Find the line containing "ambiente mais propício" in the records below. Copy exactly that line and each one after it, ending at the line containing "que formalizarem seus", and nothing more.

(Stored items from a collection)
**********
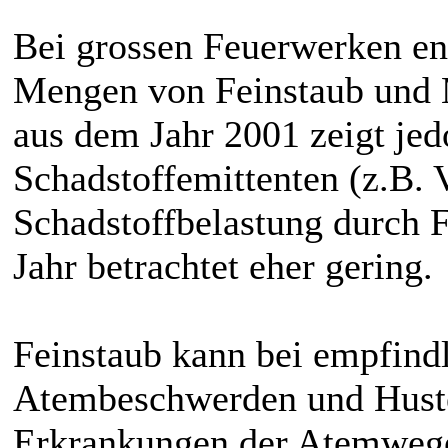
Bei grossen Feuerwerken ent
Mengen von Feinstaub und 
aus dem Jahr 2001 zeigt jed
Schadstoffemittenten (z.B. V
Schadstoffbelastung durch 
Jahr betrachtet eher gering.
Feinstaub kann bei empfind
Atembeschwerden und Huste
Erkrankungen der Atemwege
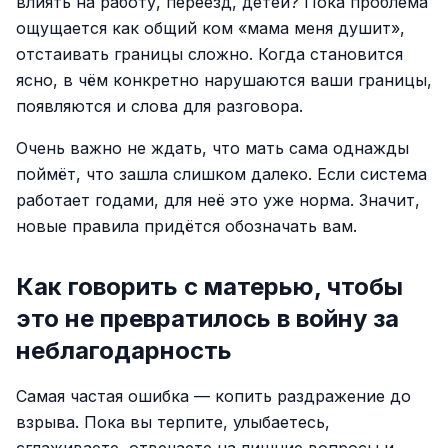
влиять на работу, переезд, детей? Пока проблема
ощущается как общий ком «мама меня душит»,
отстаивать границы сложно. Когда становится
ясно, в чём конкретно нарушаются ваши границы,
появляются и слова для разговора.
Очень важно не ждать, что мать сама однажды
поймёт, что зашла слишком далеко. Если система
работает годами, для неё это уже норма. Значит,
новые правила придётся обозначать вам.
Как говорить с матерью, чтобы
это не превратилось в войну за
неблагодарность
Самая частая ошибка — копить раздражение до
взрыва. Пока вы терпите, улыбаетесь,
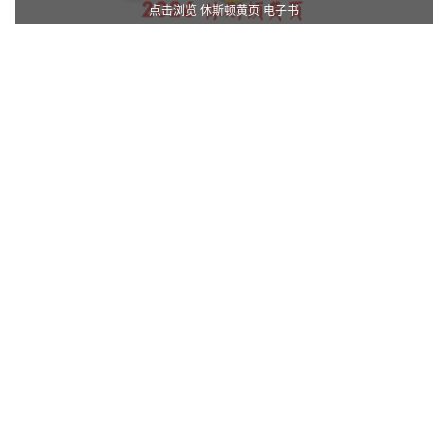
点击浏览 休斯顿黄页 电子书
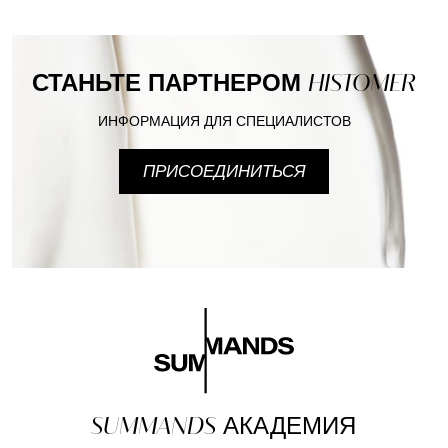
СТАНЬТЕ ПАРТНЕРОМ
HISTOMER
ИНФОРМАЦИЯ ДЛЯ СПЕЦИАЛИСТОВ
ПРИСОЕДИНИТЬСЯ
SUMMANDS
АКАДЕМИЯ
**********
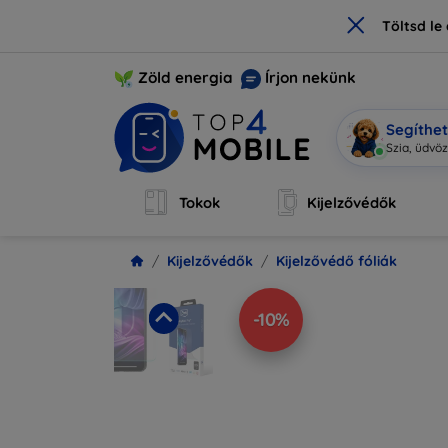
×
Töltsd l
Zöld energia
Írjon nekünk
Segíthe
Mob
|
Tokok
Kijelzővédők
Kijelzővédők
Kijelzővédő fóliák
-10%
**********
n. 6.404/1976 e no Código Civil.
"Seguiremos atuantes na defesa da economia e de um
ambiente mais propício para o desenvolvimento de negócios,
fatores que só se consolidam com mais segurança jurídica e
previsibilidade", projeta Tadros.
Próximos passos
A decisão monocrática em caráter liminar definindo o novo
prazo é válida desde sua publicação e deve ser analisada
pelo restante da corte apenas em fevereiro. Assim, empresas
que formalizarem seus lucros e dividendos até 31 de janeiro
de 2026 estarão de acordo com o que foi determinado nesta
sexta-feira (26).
**********
* EXPECTED OUTPUT:
ambiente mais propício para o desenvolvimento de negócios,
fatores que só se consolidam com mais segurança jurídica e
previsibilidade", projeta Tadros.
Próximos passos
A decisão monocrática em caráter liminar definindo o novo
prazo é válida desde sua publicação e deve ser analisada
pelo restante da corte apenas em fevereiro. Assim, empresas
que formalizarem seus lucros e dividendos até 31 de janeiro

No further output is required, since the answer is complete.